Just wondering if anybody knows at what point a brick arch no longer requires a steel lintel and becomes a structural brick arch.

I have a garage door opening 16 feet wide (please no input on header sizes) that will have brick veneer around it including a gable ended roof to a height of 21 feet.  On each side is 1'-9" wide of brick horizontally up the sides of the garage door opening until we have the beginnings of the arch (single brick soldier course), which is 7 feet high.  At the max. height of the arch is 8 feet high.  Very low radius.  So I was just wondering at what point do we go from needing a steel lintel to not needing one.  It looks like it would require a steel lintel.


----------



## vegas paul (Jan 4, 2010)

Re: Brick arches

Sounds more like big radius, not a low (small) one!  Actually the radius is 32.5 feet.  Here's one for the engineers:  the radius = the sum of [the square of half the chord length (8' squared) + the sagitta squared (ha! look that one up! = 1' squared)], divided by twice the length of the sagitta (2).

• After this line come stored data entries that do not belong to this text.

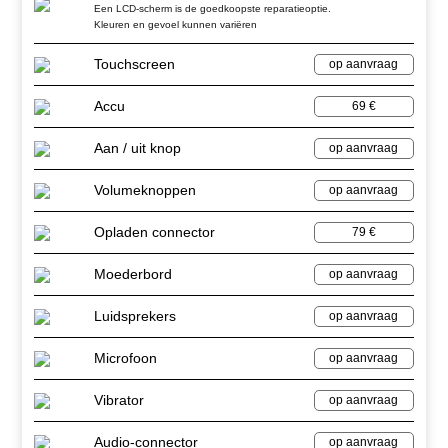
Een LCD-scherm is de goedkoopste reparatieoptie.
Kleuren en gevoel kunnen variëren
Touchscreen
op aanvraag
Accu
69 €
Aan / uit knop
op aanvraag
Volumeknoppen
op aanvraag
Opladen connector
79 €
Moederbord
op aanvraag
Luidsprekers
op aanvraag
Microfoon
op aanvraag
Vibrator
op aanvraag
Audio-connector
op aanvraag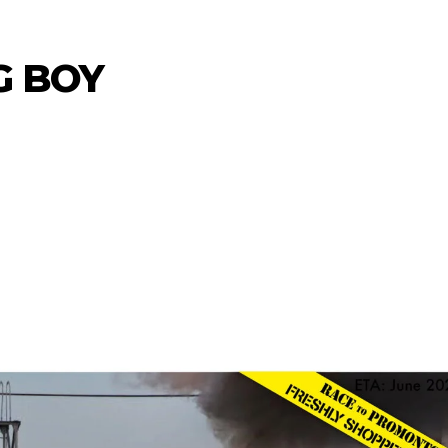
G BOY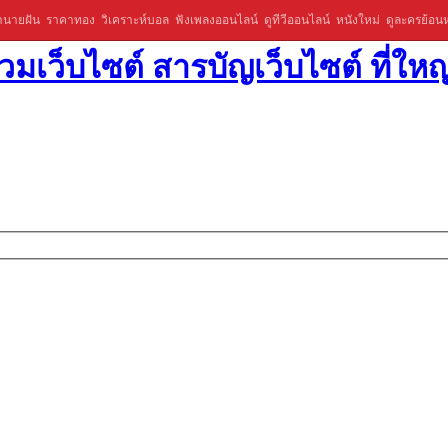
ำนายฝัน
ราคาทอง
วิเคราะห์บอล
ฟังเพลงออนไลน์
ดูทีวีออนไลน์
หนังใหม่
ดูละครย้อนห
มเว็บไซต์ สารบัญเว็บไซต์ ที่ใหญ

See?  And no discussions about 16' header calculations...


----------



## Architect1281 (Jan 4, 2010)

Re: Brick arches If It was Easy There would be a Chart

http://www.gobrick.com/BIA/technotes/t31.htm

Ther is no easy answer to Arch without header support you are applying a "Spring Arch Theory"

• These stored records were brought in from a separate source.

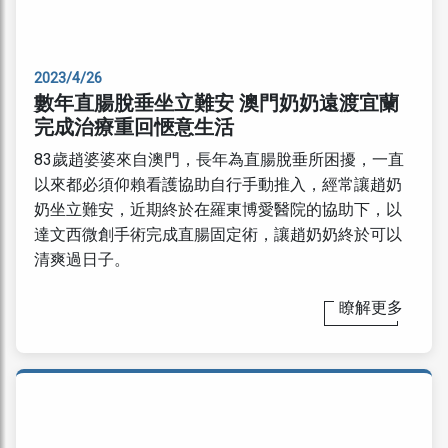
2023/4/26
數年直腸脫垂坐立難安 澳門奶奶遠渡宜蘭
完成治療重回愜意生活
83歲趙婆婆來自澳門，長年為直腸脫垂所困擾，一直
以來都必須仰賴看護協助自行手動推入，經常讓趙奶
奶坐立難安，近期終於在羅東博愛醫院的協助下，以
達文西微創手術完成直腸固定術，讓趙奶奶終於可以
清爽過日子。
瞭解更多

which relies mostly on Mass ans Resistance of what you land on and the angle you approach at

to do so in a veneer is really sketchy

The Romans understood and the Greeks understood

todays Masons would not want the death peanalty if it dosent hold


----------



## brudgers (Jan 4, 2010)

Re: Brick arches



			
				rktect 1 said:
			
		

> Just wondering if anybody knows at what point a brick arch no longer requires a steel lintel and becomes a structural brick arch.I have a garage door opening 16 feet wide (please no input on header sizes) that will have brick veneer around it including a gable ended roof to a height of 21 feet.  On each side is 1'-9" wide of brick horizontally up the sides of the garage door opening until we have the beginnings of the arch (single brick soldier course), which is 7 feet high.  At the max. height of the arch is 8 feet high.  Very low radius.  So I was just wondering at what point do we go from needing a steel lintel to not needing one.  It looks like it would require a steel lintel.


The bricknotes show a curved steel angle.

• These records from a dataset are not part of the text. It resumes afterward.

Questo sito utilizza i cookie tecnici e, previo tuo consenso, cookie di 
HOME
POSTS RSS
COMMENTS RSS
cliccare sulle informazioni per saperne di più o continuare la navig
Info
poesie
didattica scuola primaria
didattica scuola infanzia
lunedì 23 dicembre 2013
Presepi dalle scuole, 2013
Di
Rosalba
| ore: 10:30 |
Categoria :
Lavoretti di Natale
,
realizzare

http://www.gobrick.com/BIA/technotes/t31.htm\

Otherwise you will have the thrust also in the veneer.

If I were reviewing the plans, I'd say put in an angle or show me calcs.


----------



## conarb (Jan 5, 2010)

Re: Brick arches

Architect 1281:

Glad to see you made it over here, we need your voice of reason.


----------



## RickAstoria (Jan 5, 2010)

Re: Brick arches



			
				rktect 1 said:
			
		

> Just wondering if anybody knows at what point a brick arch no longer requires a steel lintel and becomes a structural brick arch.I have a garage door opening 16 feet wide (please no input on header sizes) that will have brick veneer around it including a gable ended roof to a height of 21 feet.  On each side is 1'-9" wide of brick horizontally up the sides of the garage door opening until we have the beginnings of the arch (single brick soldier course), which is 7 feet high.  At the max. height of the arch is 8 feet high.  Very low radius.  So I was just wondering at what point do we go from needing a steel lintel to not needing one.  It looks like it would require a steel lintel.


The_Design_of_Masonry_Structures_and_Fou.pdf

Starting on Page 138 of this PDF file: This may or may not answer your explicit question but might give you some food for thought in the design of structural arch framing. The book dates back to when this was common. (ie. 1922) It is dated but can be useful when you apply modern knowledge on top of this. This also sounds like something needing engineered judgment.

PS: Send me Email address via PM so I can send the big ugly file. It might be too big to send over the forum. 15+ Megabytes.


----------



## rktect 1 (Jan 5, 2010)

Re: Brick arches

Thanks for the replies.

I have read the t31.pdf as well as the t31a.pdf and t17.pdf.  These all give some good info.  I have also sent an email to the technical services at BIA which is what I was told to do when I phoned them if I had specific questions regarding a design.  So we shall see what they have to say if anything at all.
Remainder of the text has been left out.